Was Mary based on any specific person to any degree?
“Not any one person, no. But it is a sort of cocktail of quite a lot of people. By the time you’ve created it, it becomes it’s own thing. ‘Person X’ until you give her a name. It’s a cocktail of all sorts of things. I remembered seeing somebody drunk one day and certain things that they did. I remembered that when I was playing Mary. So that went into the mix of what became what Mary was.”
With all the detailed effort that went into creating Mary, was she hard to cast off at the end of a day’s work?
“I don’t have any problem with that, but I think people do sometimes have problems with that. I think people think that, with a Mike Leigh film, [there must be more some difficulty] since you are working so extensively, and certainly with this film it does go to some considerable depth, particularly for Mary. But, no, I’m not that kind of person, really. I brush it all off at the end of the day and don’t take it home with me. In the case of Mary that’s a good thing because, boy, you wouldn’t want to be stuck with that,” Manville said with a chuckle. “I think it’s also part of the discipline of Mike that you go in and out of character and you get used to that.”
Like a lot of good directors, Mike Leigh has a group of actors he works with repeatedly. How does Manville feel about returning to work with the same actors?

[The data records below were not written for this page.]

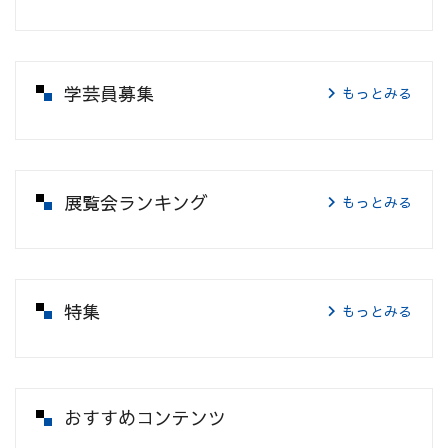
学芸員募集
もっとみる
展覧会ランキング
もっとみる
特集
もっとみる
おすすめコンテンツ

“It’s the same people a lot of the time, but not all of the time. David Bradley, who plays Ron, the brother of Jim [Broadbent’s] character, he never worked with Mike before, so that was new, though I had worked with him on stage. There’s a shorthand, obviously. I think when you’re working very specifically like this, it’s quite good to have that shorthand. You know that you all know the score, you know the territory and you understand it. Mike always does work with people he’s never worked with before, but maybe with this he was influenced by the fact that, A, he had his lowest budget for many decades, which is terrible considering the attention that his films get. B, he was making a film, unlike “Happy-Go-Lucky,” dealt with people getting older. So, there was quite a big pool of his people to call on. Maybe he felt that, because of the size of the budget and the speed with which he needed [to make the film] — I know it sounds a long time, 18 weeks rehearsal, but, when you start with nothing, it’s not as long as it seems — we needed to be getting on with it.”
So, is the current economic malaise and the end of lottery-supported English Film Council causing a lot of bad effects on anyone trying to make films in England?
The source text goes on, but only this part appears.